Continental-cross bull beef from the herd’s 140 Salers suckler cows were randomly split into two groups and put on one of two nutritionally equal rations. One group was fed dry-rolled barley with oats, beans, minerals and yeast, while for the other group the rolled barley was substituted with a 50:50 mix of crimped wheat and barley.
Both groups were fed their rations ad lib, along with plenty of water and straw.
The outcome of the trial was conclusive, with bulls fed the ration with crimp performing better than those fed rolled cereals.
Those on the crimp had a 2.97% increase in daily liveweight gain and a £39.44 a head increase in margin over feed. They also had a 2.5% increase in carcass weight from 1.5% fewer days in age, and carcass grades were higher, with more grading U+ and one E on the crimp diet.
- Maximises nutrient value, digestibility and dry matter/ha
- Enables earlier harvest at peak nutritional value
- The process is simple – crimp, ensile, feed
- No drying or specialist storage is required
- Allows early establishment of follow-on crops
- Reduces grain loss in the field
- Harvest is less weather-dependent
- Turns home-grown, moist cereals into quality, digestible and palatable concentrate feed
- Improves animal performance over dry-rolled cereals
“The figures need to be seen in the context of a one-off trial, but they concur with other research carried out over a number of years that suggests crimped cereals do perform better than dry-rolled,” says Mr Hendy.
“We also know that crimp is excellent from a nutritional perspective, as it is safer for the rumen and more digestible than rolled grain.”
For the Pughs, the farm is definitely sticking with crimp, with more and more advantages seen over the years.
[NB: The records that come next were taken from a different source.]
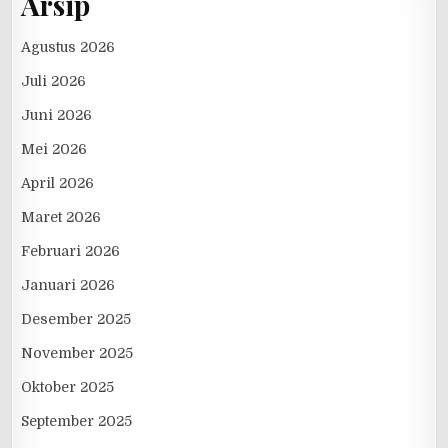
Arsip
Agustus 2026
Juli 2026
Juni 2026
Mei 2026
April 2026
Maret 2026
Februari 2026
Januari 2026
Desember 2025
November 2025
Oktober 2025
September 2025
Apart from the earlier harvest, which is a huge bonus for this farm, Mr Pugh says both the quantity and quality of the crop is better.
See also: Cow trough design of maximise intakes
“We harvest barley for crimping at 3.75t/acre and at 35% moisture, compared with 2.75t/acre for the dry-harvested crop at 16% moisture,” he says.
“This equates to a dry matter of 2.44t/acre for crimp compared with 2.31t for dry cereals, and the crimp’s protein is higher and its digestibility better, because much less lignin has formed.”
Other advantages he cite include crimping, treating and clamping on the day of harvest and slashing the need for rolling and bagging grain – with the dust and labour involved – through the winter.
“Crimping has certainly made growing cereals on an upland farm with a short growing season much more manageable,” he says.
“It has made winter feeding – for both beef and sheep – much easier than before and, most important of all, we are getting better animal performance.”
10 top tips for successful crimping
- Ensure handling areas and machinery are thoroughly clean.
- Eliminate grain pests from storage areas and ideally avoid storing straw close by.
- Check grain moisture and use the appropriate buffered organic acid preservative at the recommended rate for the moisture content.
- Process and ensile all grain within 24 hours of harvesting.
- Ensure the crimper is set correctly so all grains are crushed and the preservative applicator is correctly calibrated.
- Make sure clamp walls are solid to withstand the pressure of conso-lidation, which should be in thin layers, using the Dorset Wedge method.
- Exclude all air by using new, heavy-duty polythene side-sheeting and cover clamp with an oxygen-impermeable top sheet.
- At feed-out, cut the open face neatly and remove across the whole width at least once a week, or more frequently in warmer weather.
- Keep opened face uncovered to avoid spoilage organisms.
- Take precautions against rats, mice and birds.